The Shaolin Grind
The music video for GENER8ION and M.I.A.’s The New International Sound Pt. II
features two kids from the Shaolin Tagou school in China. Xin Chenxi is nine, Chen Xi is fifteen. The school trains about twenty-six thousand kids total—basically an assembly line for discipline.
I saw the video first, then looked up the documentary. Dragon Girls
by Inigo Westmeier is what actually gets at what the training is. You watch nine-year-olds moving in perfect formation with swords and you’re thinking about the hours. You’re wondering if they wanted this or just ended up here through circumstance.

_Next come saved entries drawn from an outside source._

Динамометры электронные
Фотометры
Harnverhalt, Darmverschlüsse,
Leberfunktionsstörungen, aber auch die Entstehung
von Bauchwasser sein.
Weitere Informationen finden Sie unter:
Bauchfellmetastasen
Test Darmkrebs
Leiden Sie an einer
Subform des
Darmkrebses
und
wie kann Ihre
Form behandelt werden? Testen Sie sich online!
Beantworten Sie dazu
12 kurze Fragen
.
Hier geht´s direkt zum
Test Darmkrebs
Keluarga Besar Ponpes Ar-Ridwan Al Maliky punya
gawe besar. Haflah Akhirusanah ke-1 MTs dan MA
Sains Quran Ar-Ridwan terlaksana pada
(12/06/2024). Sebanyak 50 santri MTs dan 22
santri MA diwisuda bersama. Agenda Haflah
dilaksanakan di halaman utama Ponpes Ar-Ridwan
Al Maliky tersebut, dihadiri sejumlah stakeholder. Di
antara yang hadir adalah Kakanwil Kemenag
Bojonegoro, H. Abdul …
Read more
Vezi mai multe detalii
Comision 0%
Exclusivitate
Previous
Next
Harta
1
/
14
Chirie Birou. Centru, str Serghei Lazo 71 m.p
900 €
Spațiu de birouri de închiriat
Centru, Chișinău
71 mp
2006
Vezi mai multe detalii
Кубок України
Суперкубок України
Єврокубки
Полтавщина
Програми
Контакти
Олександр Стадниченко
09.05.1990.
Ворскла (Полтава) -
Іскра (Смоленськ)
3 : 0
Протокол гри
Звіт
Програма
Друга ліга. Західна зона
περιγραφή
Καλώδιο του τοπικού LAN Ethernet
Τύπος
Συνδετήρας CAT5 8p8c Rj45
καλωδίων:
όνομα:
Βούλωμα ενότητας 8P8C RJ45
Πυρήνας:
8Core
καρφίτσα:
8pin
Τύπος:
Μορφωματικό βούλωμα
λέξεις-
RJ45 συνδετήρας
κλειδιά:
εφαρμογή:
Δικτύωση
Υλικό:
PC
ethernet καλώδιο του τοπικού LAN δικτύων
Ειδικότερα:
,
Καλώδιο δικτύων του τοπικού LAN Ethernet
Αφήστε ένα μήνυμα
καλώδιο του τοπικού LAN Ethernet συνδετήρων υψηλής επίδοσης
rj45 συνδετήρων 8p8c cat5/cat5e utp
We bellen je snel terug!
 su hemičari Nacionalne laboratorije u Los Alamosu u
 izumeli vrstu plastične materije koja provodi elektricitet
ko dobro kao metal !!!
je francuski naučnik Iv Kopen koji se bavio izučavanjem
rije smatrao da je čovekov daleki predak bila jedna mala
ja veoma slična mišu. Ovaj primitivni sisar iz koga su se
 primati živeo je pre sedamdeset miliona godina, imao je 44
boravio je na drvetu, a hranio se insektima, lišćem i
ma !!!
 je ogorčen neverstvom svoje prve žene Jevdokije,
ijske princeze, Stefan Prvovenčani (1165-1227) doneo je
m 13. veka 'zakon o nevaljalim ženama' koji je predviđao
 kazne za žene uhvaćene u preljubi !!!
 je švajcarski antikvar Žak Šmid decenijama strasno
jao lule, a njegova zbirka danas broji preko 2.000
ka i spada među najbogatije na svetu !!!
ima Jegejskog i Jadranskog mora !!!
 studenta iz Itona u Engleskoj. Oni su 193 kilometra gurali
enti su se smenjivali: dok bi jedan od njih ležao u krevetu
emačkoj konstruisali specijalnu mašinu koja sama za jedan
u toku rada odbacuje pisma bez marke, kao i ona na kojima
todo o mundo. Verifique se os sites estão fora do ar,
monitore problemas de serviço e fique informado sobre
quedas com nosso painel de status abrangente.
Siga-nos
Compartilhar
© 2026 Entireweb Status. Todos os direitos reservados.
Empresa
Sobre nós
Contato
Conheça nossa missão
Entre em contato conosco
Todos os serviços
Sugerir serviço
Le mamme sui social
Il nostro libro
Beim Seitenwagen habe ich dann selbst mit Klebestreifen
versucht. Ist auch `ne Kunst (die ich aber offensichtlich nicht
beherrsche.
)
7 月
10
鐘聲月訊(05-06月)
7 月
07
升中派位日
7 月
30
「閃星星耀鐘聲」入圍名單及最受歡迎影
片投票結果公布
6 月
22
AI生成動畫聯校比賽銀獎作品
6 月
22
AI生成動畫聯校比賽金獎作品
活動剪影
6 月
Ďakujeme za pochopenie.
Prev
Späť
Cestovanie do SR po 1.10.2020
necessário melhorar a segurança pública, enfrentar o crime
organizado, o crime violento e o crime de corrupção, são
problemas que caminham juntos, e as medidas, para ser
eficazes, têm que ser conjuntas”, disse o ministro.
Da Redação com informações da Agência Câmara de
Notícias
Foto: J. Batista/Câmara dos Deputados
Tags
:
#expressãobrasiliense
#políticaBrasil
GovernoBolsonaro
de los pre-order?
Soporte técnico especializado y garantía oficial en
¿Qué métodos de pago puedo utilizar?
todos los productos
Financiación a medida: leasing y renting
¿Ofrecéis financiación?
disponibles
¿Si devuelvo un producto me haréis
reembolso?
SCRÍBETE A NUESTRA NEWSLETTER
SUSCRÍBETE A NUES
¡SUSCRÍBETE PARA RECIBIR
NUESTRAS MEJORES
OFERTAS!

The kids talk about missing home, missing people, and they do it with a kind of composure that’s unsettling. Then they’re back in the yard fighting each other, getting hurt, treating the blood like it’s nothing. There’s a moment where a girl is proud of a bruise. Genuinely proud of it.
After you know that, the music video feels different. The images are polished and they move well enough, but you’re watching something else now. You’re aware of what’s underneath the formation.
The training doesn’t really stop. The video goes viral for a week or whatever, and then it doesn’t matter anymore. But the kids are still there doing drills and kata and fighting each other in the dust. That’s the part that gets to me—the video is temporary, but the grinding just keeps going.